Task: Use the entries below to count the lines that hold the word "Станки"; answer with the number only.

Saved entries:
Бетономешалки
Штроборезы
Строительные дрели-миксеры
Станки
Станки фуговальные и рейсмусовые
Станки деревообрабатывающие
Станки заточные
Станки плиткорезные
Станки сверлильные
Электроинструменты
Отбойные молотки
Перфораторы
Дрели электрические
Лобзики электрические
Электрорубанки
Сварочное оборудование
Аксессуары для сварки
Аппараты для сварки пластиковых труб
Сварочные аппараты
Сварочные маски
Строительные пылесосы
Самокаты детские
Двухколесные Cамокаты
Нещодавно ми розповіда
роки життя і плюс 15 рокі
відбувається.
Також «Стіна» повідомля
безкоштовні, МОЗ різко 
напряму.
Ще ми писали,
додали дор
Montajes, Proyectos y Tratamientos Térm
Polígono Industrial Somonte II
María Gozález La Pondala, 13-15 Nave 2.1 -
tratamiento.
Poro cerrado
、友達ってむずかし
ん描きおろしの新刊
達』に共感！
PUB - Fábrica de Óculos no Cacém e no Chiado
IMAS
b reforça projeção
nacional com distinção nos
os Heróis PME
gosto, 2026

Solution to this task: 6